Der Arbeitsmarkt werde sich in technologischer Hinsicht künftig noch rasanter verändern. Zu denken ist etwa an die Robotik und Automatisierung. Oder, wie schrieb kürzlich Meedia, Deutschland grösstes Medien-Portal: "Digitalen Talenten gehört die Zukunft" mit Berufen wie Big Data Scientist, Chief Digital Officer, Content Marketing Manager, Mobile Developer oder Operations Manager. Kurt Simon: "Neue Anforderungsprofile werden entstehen. Agieren Ausbildung und Weiterbildung nicht rechtzeitig darauf, wird sich einerseits der Fachkräftemangel verstärken, und es droht andererseits eine ‹technologische› Arbeitslosigkeit." Seiner Meinung nach müssen nachhaltige Lösungen von der Bildungs-, Familien- und Integrationspolitik kommen.
"De Füfer ond ds Weggli" von der Wirtschaftsförderung Luzern
Gespräche mit Wirtschaftsleuten, Rückmeldungen einer breiten Umfrage zu hochqualifizierten Fachkräften und regelmässige Medienberichte zum Thema "Fachkräftemangel" führten vor gut einem Jahr im Kanton Luzern zu einer Image-Kampagne für Unternehmen. Die Wirtschaftsförderung Luzern nahm die Anliegen auf und lancierte die Fachkräfteinitiative. Ziel ist es, den Kanton Luzern als attraktive Arbeitsregion und Luzerner Unternehmen als attraktive Arbeitgeber bekannt zu machen. An mehreren Bahnhöfen im Kanton wurden "E Füfer ond es Weggli" verteilt, um aufzuzeigen, dass Arbeitsplatz und Wohnkanton kombiniert werden könnten. Ihre Plattform stellt Netzwerkpartner und weitere ausgewählte Unternehmen vor und zeigt auf, welche Berufsgruppen diese Firmen anbieten. Und man erfährt, warum es sich lohnt, nicht weg zu pendeln.

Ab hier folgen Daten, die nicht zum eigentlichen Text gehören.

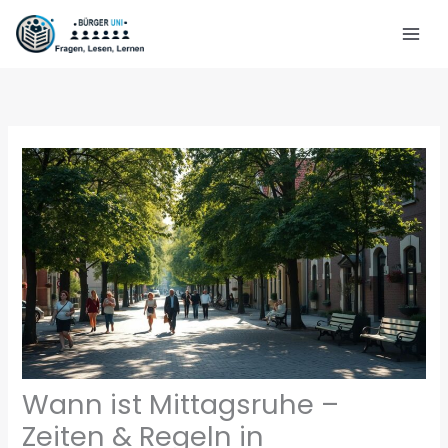
Zum
Inhalt
springen
Wann ist Mittagsruhe –
Zeiten & Regeln in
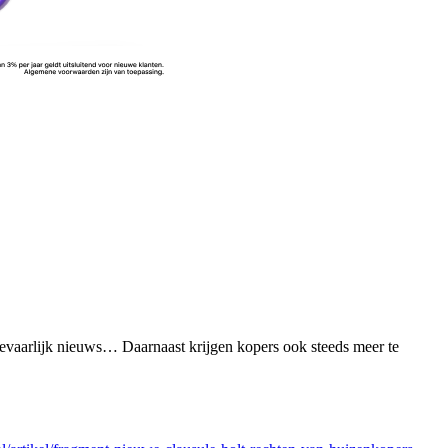
gevaarlijk nieuws… Daarnaast krijgen kopers ook steeds meer te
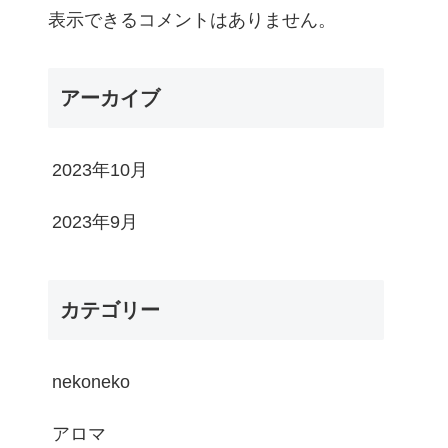
表示できるコメントはありません。
アーカイブ
2023年10月
2023年9月
カテゴリー
nekoneko
アロマ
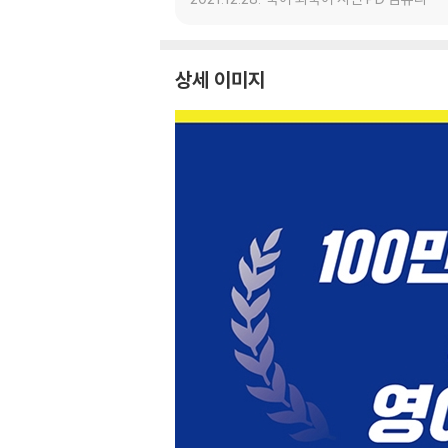
상세 이미지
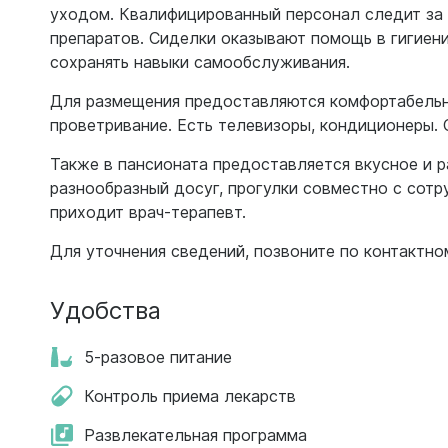
уходом. Квалифицированный персонал следит за 
препаратов. Сиделки оказывают помощь в гигиени
сохранять навыки самообслуживания.
Для размещения предоставляются комфортабельны
проветривание. Есть телевизоры, кондиционеры.
Также в пансионата предоставляется вкусное и р
разнообразный досуг, прогулки совместно с сотр
приходит врач-терапевт.
Для уточнения сведений, позвоните по контактно
Удобства
5-разовое питание
Контроль приема лекарств
Развлекательная программа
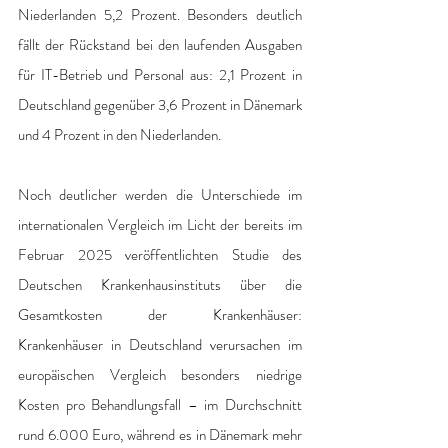
Niederlanden 5,2 Prozent. Besonders deutlich 
fällt der Rückstand bei den laufenden Ausgaben 
für IT-Betrieb und Personal aus: 2,1 Prozent in 
Deutschland gegenüber 3,6 Prozent in Dänemark 
und 4 Prozent in den Niederlanden.
Noch deutlicher werden die Unterschiede im 
internationalen Vergleich im Licht der bereits im 
Februar 2025 veröffentlichten Studie des 
Deutschen Krankenhausinstituts über die 
Gesamtkosten der Krankenhäuser: 
Krankenhäuser in Deutschland verursachen im 
europäischen Vergleich besonders niedrige 
Kosten pro Behandlungsfall – im Durchschnitt 
rund 6.000 Euro, während es in Dänemark mehr 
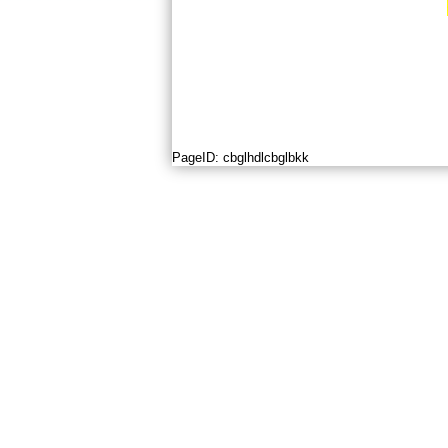
PageID:
cbglhdlcbglbkk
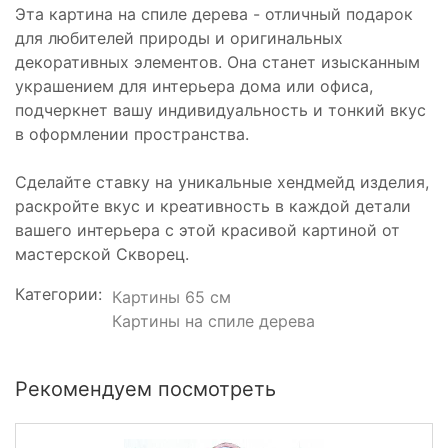
Эта картина на спиле дерева - отличный подарок
для любителей природы и оригинальных
декоративных элементов. Она станет изысканным
украшением для интерьера дома или офиса,
подчеркнет вашу индивидуальность и тонкий вкус
в оформлении пространства.
Сделайте ставку на уникальные хендмейд изделия,
раскройте вкус и креативность в каждой детали
вашего интерьера с этой красивой картиной от
мастерской Скворец.
Категории:
Картины 65 см
Картины на спиле дерева
Рекомендуем посмотреть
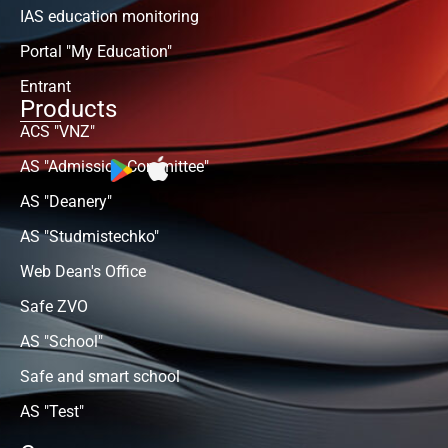
IAS education monitoring
Portal "My Education"
Entrant
Products
ACS "VNZ"
AS "Admission Committee"
AS "Deanery"
AS "Studmistechko"
Web Dean's Office
Safe ZVO
AS "School"
Safe and smart school
AS "Test"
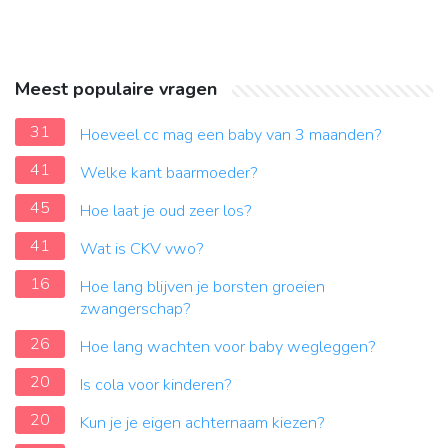
Meest populaire vragen
31
Hoeveel cc mag een baby van 3 maanden?
41
Welke kant baarmoeder?
45
Hoe laat je oud zeer los?
41
Wat is CKV vwo?
16
Hoe lang blijven je borsten groeien
zwangerschap?
26
Hoe lang wachten voor baby wegleggen?
20
Is cola voor kinderen?
20
Kun je je eigen achternaam kiezen?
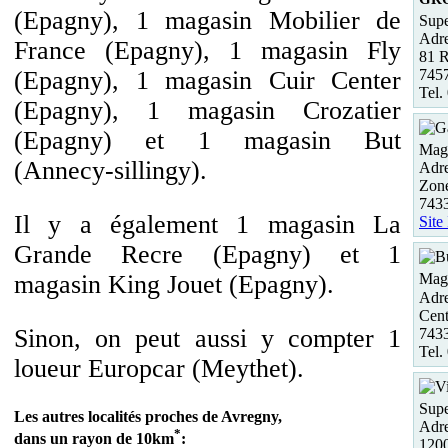
(Epagny), 1 magasin Mobilier de
Supe
Adre
France (Epagny), 1 magasin Fly
81 
745
(Epagny), 1 magasin Cuir Center
Tel.
(Epagny), 1 magasin Crozatier
(Epagny) et 1 magasin But
Maga
(Annecy-sillingy).
Adre
Zon
743
Il y a également 1 magasin La
Site
Grande Recre (Epagny) et 1
magasin King Jouet (Epagny).
Maga
Adre
Cent
Sinon, on peut aussi y compter 1
7433
Tel.
loueur Europcar (Meythet).
Supe
Les autres localités proches de Avregny,
Adre
*
dans un rayon de 10km
:
1200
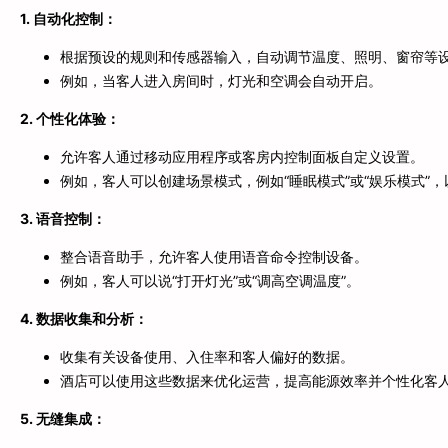
1. 自动化控制：
根据预设的规则和传感器输入，自动调节温度、照明、窗帘等
例如，当客人进入房间时，灯光和空调会自动开启。
2. 个性化体验：
允许客人通过移动应用程序或客房内控制面板自定义设置。
例如，客人可以创建场景模式，例如“睡眠模式”或“娱乐模式”
3. 语音控制：
整合语音助手，允许客人使用语音命令控制设备。
例如，客人可以说“打开灯光”或“调高空调温度”。
4. 数据收集和分析：
收集有关设备使用、入住率和客人偏好的数据。
酒店可以使用这些数据来优化运营，提高能源效率并个性化客
5. 无缝集成：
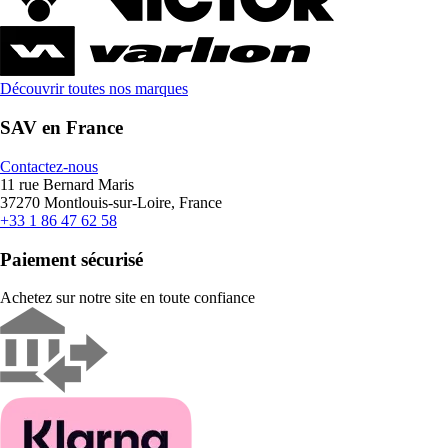
Découvrir toutes nos marques
SAV en France
Contactez-nous
11 rue Bernard Maris
37270 Montlouis-sur-Loire, France
+33 1 86 47 62 58
Paiement sécurisé
Achetez sur notre site en toute confiance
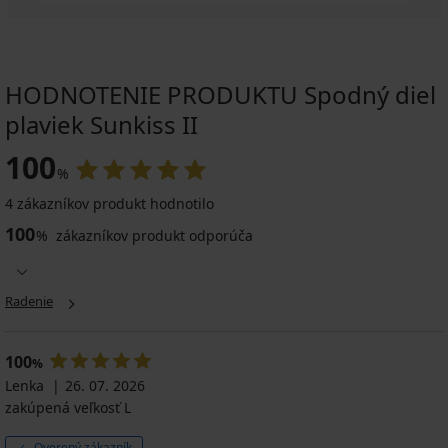
HODNOTENIE PRODUKTU Spodný diel
plaviek Sunkiss II
100
%
4 zákazníkov produkt hodnotilo
100
%
zákazníkov produkt odporúča
Radenie
100
%
Lenka
26. 07. 2026
zakúpená veľkosť L
Overený zákazník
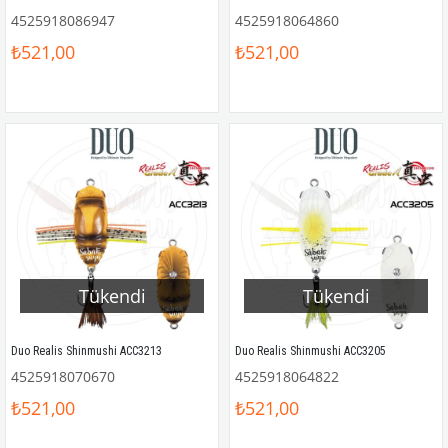
4525918086947
4525918064860
₺521,00
₺521,00
Tükendi
Tükendi
Duo Realis Shinmushi ACC3213
Duo Realis Shinmushi ACC3205
4525918070670
4525918064822
₺521,00
₺521,00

Die Fachkräfteinitiative des Bundes gibt es seit 2011, und sie wurde nach dem 9. Februar 2014 ausgebaut. Sie enthält sinn- und massvolle Schritte und nimmt überdies auf die Kompetenzen der staatlichen Ebenen Rücksicht. Die wichtigsten Massnahmen betreffen die Höherqualifizierung, die Verbesserung von Vereinbarkeit von Familie und Beruf und die Integration von älteren Arbeitnehmenden in den Arbeitsmarkt.
Neu ein Talent-Apéro
Eine weitere Massnahme ist jetzt der Mitte April stattfindende Talent-Apéro Zentralschweiz, organisiert von der together ag und InnovationsTransfer Zentralschweiz (ITZ), einem Verein mit 200 Mitgliedern aus Wirtschaft und Gewerbe, Vertretern der Zentralschweizer Regierungen, Wirtschaftsförderungen und der Hochschule Luzern. Studierende verschiedener Hochschulen mit einem Bezug zur Zentralschweiz werden am 17. April in Luzern mit der regionalen Wirtschaft in Kontakt gebracht. "Mit dem Talent-Apéro wird das Ziel verfolgt, diese angehenden Fach- und Führungskräfte nicht zu verlieren", erklärt Adrian Fischer, Geschäftsführer und Inhaber der together ag. Er verspricht sich von diesem Talent-Apéro, dass möglichst viele Kontakte zwischen an der Zentralschweiz interessierten Studierenden verschiedener Hochschulen und regional verankerten Unternehmen geknüpft werden können. Adrian Fischer: "Das Ziel ist, eine weitere Massnahme zu etablieren, um die Abwanderung von Hochqualifizierten aus der Zentralschweiz zu reduzieren und gleichzeitig die Zuwanderung zu verstärken." Wie er auf Nachfrage der Luzerner Rundschau mitteilte, haben sich insgesamt 13 Unternehmen für den Talent-Apéro Zentralschweiz angemeldet. Adrian Fischer ist zufrieden: "Es ist ein guter Mix an Unternehmen bezüglich Grösse und Branche."